7 min read

Compute the annual trend in temperature in R with EnvStats

Introduction

Often in environmental studies we are interested in assessing the presence or absence of a long term trend. A widely applied is a parametric test for trend, which involves fitting a linear model that includes some measure of time as one of the predictor variables, and possibly allowing for serially correlated errors in the model. Instead of fitting the data to time series parametric test, Stephen Millard bundles several functions in EnvStats package that are non–parametric and agnostic in dealing with trend (Millard 2013).

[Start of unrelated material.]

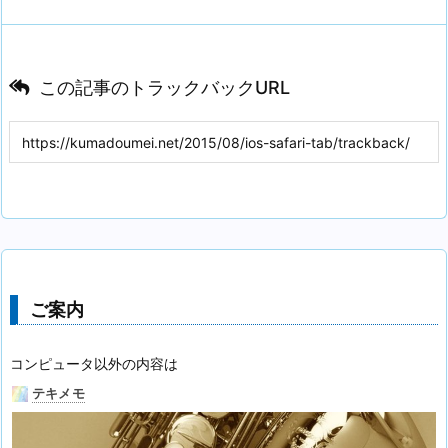
この記事のトラックバックURL
ご案内
コンピュータ以外の内容は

These functions include kendallTrendTest()for computing annual trend and kendallSeasonalTrendTest() for computing the seasonal trends. One advantage of these tools is that are non-parametric test—trend test that does not assume normally distributed errors. In this post I will illustrate how to use these tools to assess the annual rate of change in temperature and precipitation for selected stations within the Zambezi river catchment.

Before we proceed, we need to load some packages that we are going to use in this post.

library(EnvStats) 
require(tidyverse)
require(magrittr)

Data

We use maximum temperature data collected from ten sites in Zambezi River Basin between 1980 and 2015. The data is already processed and organized in long form to make it easy to manipulate and plotting in R. We can import the dataset using a read_csv function from readr package (Wickham, Hester, and Francois 2017)

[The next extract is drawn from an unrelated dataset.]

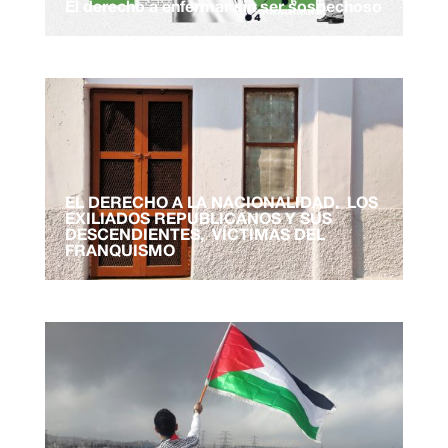
El derecho a enfermar sin ser sospechoso
EL DERECHO A LA NACIONALIDAD. LOS
EXILIADOS REPUBLICANOS Y SUS
DESCENDIENTES, VÍCTIMAS DEL
FRANQUISMO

data = read_csv("data/TmaxIndexed.csv")
data %>% 
  # sample_n(10) %>% 
  glimpse()
FALSE Rows: 3,253
FALSE Columns: 4
FALSE $ Site  <chr> "Mongu", "Mongu", "Mongu", "Mongu", "Mongu", "Mongu", "Mongu"...
FALSE $ Year  <dbl> 1986, 1987, 1988, 1989, 1990, 1991, 1992, 1993, 1994, 1995, 1...
FALSE $ Month <chr> "Jan", "Jan", "Jan", "Jan", "Jan", "Jan", "Jan", "Jan", "Jan"...
FALSE $ Tem   <dbl> 29.0, 30.6, 29.9, 28.4, 28.6, 28.7, 30.5, 29.1, 28.9, 32.4, 3...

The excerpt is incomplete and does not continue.